Work instructions: Count every line below that holds "General". Number only.

Data for review:
*** Begin section ***

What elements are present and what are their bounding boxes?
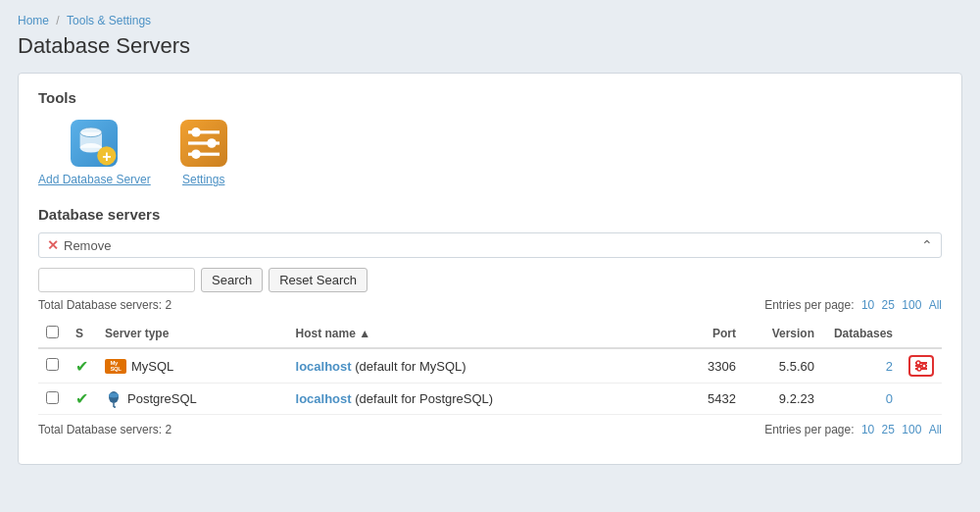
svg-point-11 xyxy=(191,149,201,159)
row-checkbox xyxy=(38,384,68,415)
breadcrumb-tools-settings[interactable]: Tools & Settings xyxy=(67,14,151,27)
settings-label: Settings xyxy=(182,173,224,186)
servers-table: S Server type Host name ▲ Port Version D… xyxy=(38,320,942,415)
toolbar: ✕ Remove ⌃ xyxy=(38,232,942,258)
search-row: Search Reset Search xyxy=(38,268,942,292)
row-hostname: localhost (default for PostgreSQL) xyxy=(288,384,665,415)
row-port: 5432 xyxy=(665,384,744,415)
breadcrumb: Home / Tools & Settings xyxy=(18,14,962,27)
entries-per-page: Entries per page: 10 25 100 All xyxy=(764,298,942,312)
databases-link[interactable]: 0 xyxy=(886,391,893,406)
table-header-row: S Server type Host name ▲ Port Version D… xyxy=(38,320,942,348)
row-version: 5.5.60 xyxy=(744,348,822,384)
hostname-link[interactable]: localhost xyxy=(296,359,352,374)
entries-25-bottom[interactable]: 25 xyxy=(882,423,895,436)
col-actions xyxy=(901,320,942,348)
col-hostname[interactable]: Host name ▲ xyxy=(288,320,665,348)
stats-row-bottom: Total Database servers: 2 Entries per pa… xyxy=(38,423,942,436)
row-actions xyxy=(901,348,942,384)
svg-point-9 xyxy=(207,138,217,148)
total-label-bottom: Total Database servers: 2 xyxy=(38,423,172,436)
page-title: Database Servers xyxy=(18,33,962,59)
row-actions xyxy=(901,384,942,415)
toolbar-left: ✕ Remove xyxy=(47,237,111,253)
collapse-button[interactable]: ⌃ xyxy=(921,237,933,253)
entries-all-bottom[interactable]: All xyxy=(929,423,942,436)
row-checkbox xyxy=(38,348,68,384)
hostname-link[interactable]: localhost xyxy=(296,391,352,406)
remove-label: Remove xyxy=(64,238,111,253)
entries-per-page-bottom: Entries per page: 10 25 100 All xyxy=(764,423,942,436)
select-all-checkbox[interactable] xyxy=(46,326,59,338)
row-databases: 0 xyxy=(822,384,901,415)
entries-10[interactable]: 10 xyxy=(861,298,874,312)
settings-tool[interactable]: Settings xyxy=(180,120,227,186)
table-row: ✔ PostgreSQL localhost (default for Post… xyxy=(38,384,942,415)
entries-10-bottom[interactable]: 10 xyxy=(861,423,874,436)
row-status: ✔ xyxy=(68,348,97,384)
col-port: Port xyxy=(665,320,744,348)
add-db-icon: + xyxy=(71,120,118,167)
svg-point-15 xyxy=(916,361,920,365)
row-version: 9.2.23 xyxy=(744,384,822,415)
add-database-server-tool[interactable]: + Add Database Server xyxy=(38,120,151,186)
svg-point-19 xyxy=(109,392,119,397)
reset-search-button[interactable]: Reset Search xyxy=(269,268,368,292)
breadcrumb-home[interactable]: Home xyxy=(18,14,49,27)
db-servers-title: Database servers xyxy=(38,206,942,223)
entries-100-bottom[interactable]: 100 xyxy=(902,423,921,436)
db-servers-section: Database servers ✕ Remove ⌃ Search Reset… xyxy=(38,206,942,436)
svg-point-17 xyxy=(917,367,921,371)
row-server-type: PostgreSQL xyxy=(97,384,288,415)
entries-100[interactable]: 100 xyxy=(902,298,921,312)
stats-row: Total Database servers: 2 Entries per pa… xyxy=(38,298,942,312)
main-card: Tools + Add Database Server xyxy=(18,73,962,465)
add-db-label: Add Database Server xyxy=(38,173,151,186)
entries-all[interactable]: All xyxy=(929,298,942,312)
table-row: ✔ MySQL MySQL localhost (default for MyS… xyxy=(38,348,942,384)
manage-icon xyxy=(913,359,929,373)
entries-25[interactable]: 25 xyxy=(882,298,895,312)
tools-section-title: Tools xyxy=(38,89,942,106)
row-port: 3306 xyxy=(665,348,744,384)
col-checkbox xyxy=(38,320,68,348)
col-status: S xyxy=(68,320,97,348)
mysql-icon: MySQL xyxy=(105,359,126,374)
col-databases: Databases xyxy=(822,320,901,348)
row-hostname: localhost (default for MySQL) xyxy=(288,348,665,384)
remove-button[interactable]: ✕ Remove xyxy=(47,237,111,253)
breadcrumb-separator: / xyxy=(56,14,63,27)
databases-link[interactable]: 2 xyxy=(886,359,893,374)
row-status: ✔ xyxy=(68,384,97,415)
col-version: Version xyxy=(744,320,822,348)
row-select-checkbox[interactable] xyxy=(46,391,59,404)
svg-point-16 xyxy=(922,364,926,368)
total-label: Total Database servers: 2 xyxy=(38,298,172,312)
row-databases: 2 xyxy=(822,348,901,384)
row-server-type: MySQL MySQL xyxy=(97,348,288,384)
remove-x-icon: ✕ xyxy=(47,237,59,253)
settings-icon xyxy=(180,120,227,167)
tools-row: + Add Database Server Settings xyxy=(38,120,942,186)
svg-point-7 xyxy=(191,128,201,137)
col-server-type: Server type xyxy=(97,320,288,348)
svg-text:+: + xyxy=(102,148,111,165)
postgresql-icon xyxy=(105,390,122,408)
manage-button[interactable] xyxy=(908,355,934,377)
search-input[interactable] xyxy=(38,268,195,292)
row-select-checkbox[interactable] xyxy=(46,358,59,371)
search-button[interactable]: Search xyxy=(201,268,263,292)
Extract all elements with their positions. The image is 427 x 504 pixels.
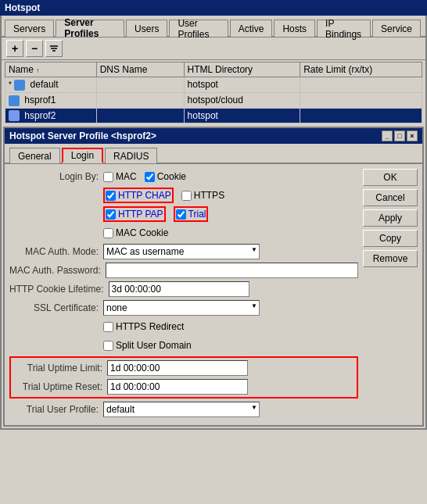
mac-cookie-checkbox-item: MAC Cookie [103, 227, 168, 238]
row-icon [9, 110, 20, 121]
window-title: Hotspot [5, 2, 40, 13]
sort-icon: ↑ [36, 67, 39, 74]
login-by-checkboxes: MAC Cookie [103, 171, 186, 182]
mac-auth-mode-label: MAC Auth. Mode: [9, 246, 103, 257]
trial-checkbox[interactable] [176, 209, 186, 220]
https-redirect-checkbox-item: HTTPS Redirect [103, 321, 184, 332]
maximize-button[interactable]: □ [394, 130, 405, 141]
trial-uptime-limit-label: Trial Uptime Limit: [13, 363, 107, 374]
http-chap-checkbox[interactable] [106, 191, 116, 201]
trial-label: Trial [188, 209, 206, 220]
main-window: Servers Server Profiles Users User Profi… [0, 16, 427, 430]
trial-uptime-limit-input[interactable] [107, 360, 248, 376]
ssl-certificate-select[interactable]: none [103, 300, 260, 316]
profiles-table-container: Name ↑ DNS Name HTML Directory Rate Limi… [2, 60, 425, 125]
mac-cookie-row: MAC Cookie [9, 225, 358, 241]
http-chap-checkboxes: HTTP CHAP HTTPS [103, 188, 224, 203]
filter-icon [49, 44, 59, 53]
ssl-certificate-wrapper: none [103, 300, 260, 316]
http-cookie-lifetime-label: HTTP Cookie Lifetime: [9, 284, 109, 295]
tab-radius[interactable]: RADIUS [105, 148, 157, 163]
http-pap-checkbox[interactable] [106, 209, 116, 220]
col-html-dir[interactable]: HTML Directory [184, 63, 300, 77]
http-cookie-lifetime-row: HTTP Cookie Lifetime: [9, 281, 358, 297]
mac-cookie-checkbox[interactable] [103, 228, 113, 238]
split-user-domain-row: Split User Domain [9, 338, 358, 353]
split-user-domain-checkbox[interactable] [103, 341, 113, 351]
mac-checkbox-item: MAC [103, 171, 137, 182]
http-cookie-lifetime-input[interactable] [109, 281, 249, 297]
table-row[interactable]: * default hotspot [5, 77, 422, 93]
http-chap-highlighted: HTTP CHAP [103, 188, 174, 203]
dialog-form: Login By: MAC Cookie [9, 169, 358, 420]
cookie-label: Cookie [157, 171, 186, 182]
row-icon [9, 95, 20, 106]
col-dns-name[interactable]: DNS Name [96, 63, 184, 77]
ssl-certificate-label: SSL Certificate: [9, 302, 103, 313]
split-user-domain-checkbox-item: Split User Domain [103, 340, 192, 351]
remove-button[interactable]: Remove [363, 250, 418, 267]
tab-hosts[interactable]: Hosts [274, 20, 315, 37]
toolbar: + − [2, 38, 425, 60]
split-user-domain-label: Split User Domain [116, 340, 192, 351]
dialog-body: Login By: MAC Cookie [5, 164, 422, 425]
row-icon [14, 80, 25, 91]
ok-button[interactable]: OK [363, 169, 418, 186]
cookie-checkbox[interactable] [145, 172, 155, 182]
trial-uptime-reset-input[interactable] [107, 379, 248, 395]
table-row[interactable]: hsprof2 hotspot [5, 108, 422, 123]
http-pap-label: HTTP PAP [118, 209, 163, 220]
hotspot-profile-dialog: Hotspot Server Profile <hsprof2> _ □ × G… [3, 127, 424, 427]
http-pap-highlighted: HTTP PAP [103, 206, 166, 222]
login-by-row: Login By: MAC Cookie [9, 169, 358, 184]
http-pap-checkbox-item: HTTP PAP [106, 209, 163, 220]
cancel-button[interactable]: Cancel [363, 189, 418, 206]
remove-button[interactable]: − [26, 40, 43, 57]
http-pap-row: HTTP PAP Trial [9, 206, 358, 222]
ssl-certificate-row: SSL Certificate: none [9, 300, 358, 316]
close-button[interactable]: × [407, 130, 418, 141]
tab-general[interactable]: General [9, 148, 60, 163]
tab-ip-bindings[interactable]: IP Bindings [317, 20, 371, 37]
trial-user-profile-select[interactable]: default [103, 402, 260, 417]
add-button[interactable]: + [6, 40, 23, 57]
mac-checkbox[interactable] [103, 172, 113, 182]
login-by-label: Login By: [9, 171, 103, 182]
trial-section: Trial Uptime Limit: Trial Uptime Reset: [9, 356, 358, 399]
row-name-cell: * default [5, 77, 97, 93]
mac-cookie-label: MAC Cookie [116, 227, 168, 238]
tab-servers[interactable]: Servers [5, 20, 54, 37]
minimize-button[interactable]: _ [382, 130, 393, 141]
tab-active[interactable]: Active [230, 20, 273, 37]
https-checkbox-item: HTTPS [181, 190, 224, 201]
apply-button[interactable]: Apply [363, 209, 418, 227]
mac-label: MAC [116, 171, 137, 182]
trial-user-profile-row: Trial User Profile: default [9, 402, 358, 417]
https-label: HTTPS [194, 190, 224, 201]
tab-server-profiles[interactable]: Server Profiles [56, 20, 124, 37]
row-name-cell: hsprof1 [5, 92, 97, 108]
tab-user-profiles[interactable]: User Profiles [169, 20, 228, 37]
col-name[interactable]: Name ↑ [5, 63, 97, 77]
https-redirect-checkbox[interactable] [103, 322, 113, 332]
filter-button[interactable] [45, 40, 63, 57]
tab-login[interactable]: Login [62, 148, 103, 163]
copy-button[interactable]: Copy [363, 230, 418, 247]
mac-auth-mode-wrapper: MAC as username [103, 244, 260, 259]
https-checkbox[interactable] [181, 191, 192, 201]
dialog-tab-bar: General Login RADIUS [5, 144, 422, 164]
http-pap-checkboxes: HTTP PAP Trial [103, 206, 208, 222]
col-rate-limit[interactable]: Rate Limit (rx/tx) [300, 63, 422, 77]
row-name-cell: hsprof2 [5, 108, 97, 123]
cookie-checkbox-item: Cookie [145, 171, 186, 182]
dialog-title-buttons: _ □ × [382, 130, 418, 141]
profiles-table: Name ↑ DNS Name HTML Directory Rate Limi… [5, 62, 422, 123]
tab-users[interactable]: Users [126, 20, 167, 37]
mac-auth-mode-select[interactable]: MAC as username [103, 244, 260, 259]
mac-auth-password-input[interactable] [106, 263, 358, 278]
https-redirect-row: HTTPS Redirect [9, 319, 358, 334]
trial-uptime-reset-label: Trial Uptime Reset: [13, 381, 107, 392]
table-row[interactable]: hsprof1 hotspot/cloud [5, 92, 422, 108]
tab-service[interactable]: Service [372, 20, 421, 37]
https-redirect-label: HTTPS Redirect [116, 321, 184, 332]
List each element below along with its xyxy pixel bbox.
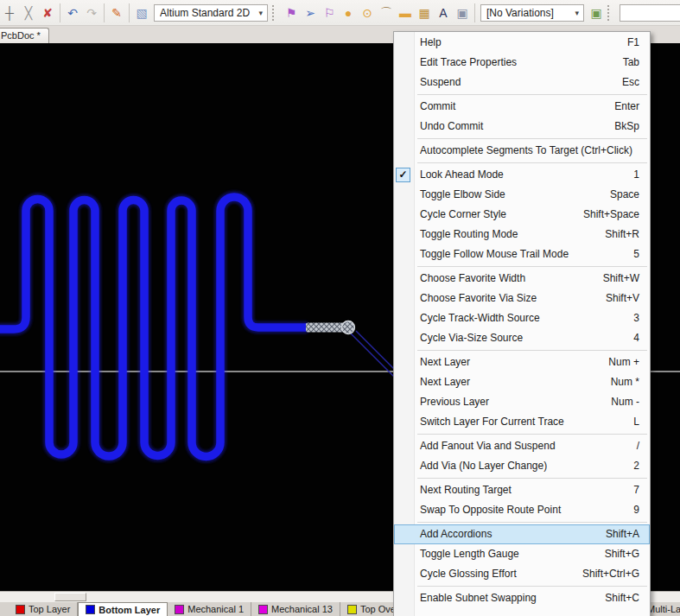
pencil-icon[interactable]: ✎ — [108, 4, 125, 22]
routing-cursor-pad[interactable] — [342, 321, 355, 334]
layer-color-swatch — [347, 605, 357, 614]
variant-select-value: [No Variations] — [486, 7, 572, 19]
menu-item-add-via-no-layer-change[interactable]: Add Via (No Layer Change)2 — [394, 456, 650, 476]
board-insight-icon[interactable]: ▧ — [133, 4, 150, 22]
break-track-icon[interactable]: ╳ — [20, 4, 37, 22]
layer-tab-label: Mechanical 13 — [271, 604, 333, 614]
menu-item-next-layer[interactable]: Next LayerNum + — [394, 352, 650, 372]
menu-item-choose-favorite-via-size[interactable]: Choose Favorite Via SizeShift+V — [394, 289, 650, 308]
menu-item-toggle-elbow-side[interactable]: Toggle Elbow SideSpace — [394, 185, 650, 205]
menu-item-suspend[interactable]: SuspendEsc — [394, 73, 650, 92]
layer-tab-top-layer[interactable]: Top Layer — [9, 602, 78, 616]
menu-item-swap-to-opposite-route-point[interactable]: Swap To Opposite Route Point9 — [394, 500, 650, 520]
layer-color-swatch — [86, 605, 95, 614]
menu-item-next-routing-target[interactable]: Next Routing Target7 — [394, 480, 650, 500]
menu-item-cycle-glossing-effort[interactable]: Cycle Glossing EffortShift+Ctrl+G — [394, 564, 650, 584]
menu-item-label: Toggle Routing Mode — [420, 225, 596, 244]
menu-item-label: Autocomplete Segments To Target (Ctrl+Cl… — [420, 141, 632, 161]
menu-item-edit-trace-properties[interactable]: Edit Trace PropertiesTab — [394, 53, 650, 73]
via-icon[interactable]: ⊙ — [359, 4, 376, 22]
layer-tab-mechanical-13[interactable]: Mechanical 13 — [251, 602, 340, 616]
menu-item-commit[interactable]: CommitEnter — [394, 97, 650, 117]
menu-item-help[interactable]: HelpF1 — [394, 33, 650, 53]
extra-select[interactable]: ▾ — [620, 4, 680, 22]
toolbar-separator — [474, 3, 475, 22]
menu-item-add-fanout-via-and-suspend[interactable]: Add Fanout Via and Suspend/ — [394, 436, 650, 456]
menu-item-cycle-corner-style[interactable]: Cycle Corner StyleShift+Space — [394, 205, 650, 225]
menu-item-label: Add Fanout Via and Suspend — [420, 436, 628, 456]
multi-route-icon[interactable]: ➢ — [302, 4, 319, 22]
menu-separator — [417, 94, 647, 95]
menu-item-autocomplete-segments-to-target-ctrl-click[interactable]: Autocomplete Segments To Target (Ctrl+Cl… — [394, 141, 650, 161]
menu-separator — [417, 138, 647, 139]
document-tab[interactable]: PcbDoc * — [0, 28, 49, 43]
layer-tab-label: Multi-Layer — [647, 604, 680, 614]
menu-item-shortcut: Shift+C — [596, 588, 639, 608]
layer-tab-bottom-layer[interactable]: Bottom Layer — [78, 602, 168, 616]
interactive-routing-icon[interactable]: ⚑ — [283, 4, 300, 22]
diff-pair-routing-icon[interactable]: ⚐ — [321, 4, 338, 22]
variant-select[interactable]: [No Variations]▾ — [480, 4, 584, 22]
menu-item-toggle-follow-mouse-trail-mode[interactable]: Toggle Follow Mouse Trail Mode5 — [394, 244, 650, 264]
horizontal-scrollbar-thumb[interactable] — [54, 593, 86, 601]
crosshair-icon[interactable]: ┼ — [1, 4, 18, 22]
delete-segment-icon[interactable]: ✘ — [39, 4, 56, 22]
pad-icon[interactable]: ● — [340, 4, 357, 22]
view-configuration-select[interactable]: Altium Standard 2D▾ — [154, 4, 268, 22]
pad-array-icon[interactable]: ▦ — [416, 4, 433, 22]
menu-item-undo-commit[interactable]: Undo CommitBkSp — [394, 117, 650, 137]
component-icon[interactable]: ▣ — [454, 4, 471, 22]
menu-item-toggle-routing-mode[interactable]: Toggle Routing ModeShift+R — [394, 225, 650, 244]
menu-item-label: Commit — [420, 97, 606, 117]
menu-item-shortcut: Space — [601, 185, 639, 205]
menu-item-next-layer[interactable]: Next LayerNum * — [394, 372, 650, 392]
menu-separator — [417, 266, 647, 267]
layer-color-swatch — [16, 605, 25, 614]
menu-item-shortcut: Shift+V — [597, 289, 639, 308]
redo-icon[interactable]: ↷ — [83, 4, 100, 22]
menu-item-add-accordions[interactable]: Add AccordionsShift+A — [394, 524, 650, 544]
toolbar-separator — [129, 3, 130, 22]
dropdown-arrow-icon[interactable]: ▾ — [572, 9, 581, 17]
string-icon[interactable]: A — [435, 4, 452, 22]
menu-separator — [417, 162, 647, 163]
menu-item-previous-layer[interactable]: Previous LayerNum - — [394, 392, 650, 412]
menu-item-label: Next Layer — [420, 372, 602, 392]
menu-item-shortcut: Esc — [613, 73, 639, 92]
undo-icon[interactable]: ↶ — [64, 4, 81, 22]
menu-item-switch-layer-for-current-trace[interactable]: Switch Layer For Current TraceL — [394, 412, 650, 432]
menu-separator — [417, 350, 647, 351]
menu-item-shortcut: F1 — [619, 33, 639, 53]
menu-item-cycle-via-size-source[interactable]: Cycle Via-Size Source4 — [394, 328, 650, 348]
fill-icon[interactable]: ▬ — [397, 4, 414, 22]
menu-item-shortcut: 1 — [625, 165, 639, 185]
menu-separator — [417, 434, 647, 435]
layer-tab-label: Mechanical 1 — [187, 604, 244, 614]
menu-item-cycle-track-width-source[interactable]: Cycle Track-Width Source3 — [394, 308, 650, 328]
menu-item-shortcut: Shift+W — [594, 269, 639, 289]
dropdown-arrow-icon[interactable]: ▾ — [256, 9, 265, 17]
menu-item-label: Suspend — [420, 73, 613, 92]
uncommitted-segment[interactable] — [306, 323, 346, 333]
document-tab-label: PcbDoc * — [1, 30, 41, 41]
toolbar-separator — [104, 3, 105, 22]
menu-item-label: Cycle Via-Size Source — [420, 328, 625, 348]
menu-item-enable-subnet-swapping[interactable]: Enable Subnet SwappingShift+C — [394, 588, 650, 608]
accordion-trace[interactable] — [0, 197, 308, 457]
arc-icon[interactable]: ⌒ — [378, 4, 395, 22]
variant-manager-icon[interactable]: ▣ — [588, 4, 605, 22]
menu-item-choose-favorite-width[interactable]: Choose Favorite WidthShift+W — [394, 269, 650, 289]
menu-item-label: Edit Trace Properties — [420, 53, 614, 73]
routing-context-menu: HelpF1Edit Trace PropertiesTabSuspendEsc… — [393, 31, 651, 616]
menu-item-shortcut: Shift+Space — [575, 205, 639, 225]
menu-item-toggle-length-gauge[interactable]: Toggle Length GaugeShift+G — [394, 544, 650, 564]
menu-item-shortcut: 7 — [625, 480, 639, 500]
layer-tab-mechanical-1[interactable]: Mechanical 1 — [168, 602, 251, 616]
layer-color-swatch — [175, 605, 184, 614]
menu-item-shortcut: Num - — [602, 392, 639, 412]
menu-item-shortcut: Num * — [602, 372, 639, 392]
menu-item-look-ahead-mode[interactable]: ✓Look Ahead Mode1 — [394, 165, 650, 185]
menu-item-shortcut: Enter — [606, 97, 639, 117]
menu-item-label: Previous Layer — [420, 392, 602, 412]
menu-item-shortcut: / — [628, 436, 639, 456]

*** End section ***

Written response: 2